Но нам так и не удалось попасть на могилу Пушкина. Сонная служащая в гостинице Пушкинского заповедника сказала нам, что «могила закрыта на ремонт». Услышав эти казенные слова: «закрыта на ремонт», сказанные о могиле Пушкина, мы возмутились и хотели было наговорить сонной девице много горьких слов, но поняли, что это бесполезно.
Огорченные, мы поехали в Михайловское, и оно вознаградило нас за неудачу в Пушкинских Горах.
Там нас встретил беззвучный серый день, весь в вялом золоте и запахе сырой земли. Он как бы с раннего утра еще дремал, этот пушкинский осенний денек.
Михайловский парк отряхал последние листы, но на клумбах перед домом-музеем доцветали астры. И так же трогателен, как всегда, был домик няни, восстановленный нашими войсками после изгнания из Михайловского фашистов. Так же трогательны были его низенькие потолки и деревянные колонки на крылечке.

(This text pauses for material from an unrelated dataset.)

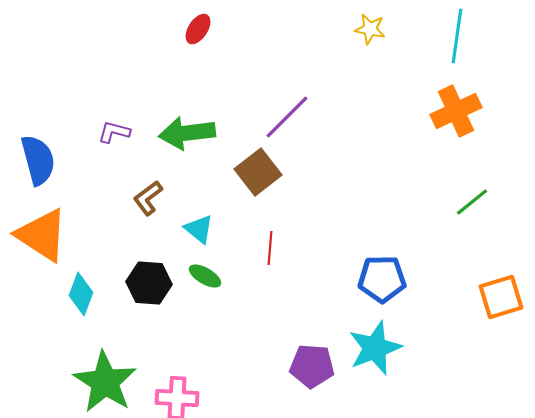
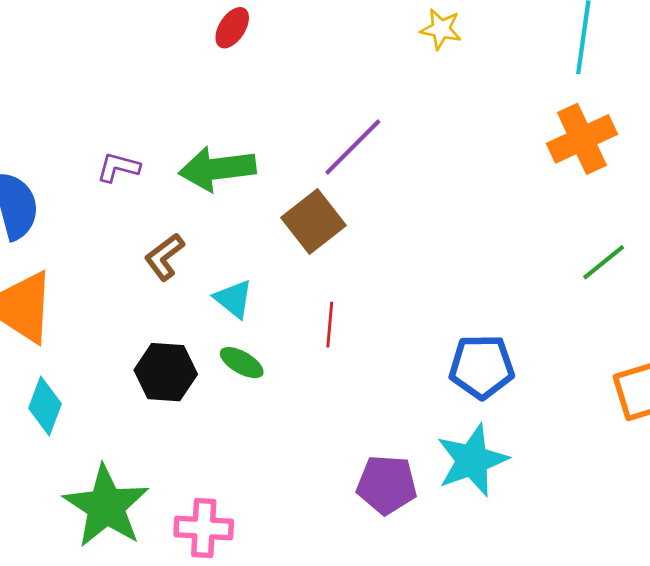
yellow star: (370, 29) -> (441, 29), moved
cyan diamond: (81, 294) -> (45, 406), moved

Неясный туман лежал, отсвечивая легким серебром, между вековыми елями главного въезда (большую часть этих елей срубили немцы), над черными прудами, над липами в аллее Анны Керн и над свинцовой водой двух озер – Маленца и Петровского. В тумане едва угадывался песчаный холм, а за ним – Тригорское.
«Вновь я посетил тот уголок земли, где я провел изгнанником два года незаметных…»
В парк пришли цыгане. Их табор мы видели около Пушкинских Гор.
Цыгане подошли к домику няни, о чем-то тихо поговорили между собой, потом ударили в ладоши, и цыганки вдруг начади плясать. Разноцветные шали и юбки разлетелись, будто ветер закружил охапки красных, желтых, лиловых, белых и синих цветов.
Эта безмолвная пляска цыганок в совершенно безлюдном парке около дома Пушкина, да еще поздней осенью, когда кочевая жизнь должна давно окончиться, была неожиданна и удивительна. Казалось, что цыганки плясали перед самим Пушкиным и только для него одного.
Цыганки перестали плясать и присели на крылечке, обмахивая разгоряченные лица платками. В наступившей тишине было слышно только позвякиванье монист и стук еловых шишек, падавших на землю.
Над Псковом гремела поздняя осенняя гроза.
Молнии перебегали по черным садам и белым соборам. Суровые эти соборы были недавно восстановлены после войны. Вспышки молний отражались в меловых лужах около соборных стен.
Наутро, когда мы выехали из Пскова в Лугу, в небе снова начали накапливаться тучи.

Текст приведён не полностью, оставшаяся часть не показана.